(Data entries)

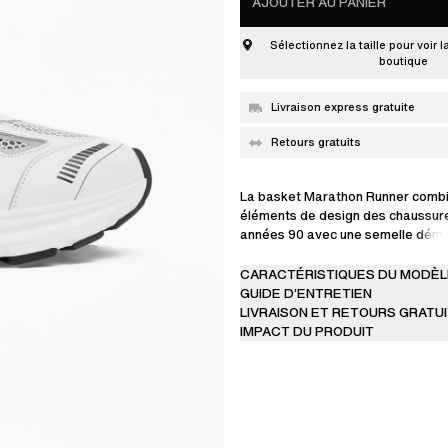
AJOUTER AU PANIER
Sélectionnez la taille pour voir l
boutique
Livraison express gratuite
Retours gratuits
La basket Marathon Runner combi
éléments de design des chaussur
années 90 avec une semelle dém
Réalisée à la main en cuir certifié
chaussure présente une tige à p
CARACTÉRISTIQUES DU MODÈL
empiècements en maille protégés
GUIDE D’ENTRETIEN
transfert en PU. Ce modèle poss
LIVRAISON ET RETOURS GRATU
semelles épaisses en caoutchouc
IMPACT DU PRODUIT
thermoplastique ainsi qu'une ban
réfléchissante allant du talon aux o
Conçue pour un usage urbain, cet
n'est pas destinée à la pratique d'
sportives.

**TASK DETAILS**
If a line above contains the word "pour", list it.

**TASK SOLUTION**
Sélectionnez la taille pour voir l
Conçue pour un usage urbain, cet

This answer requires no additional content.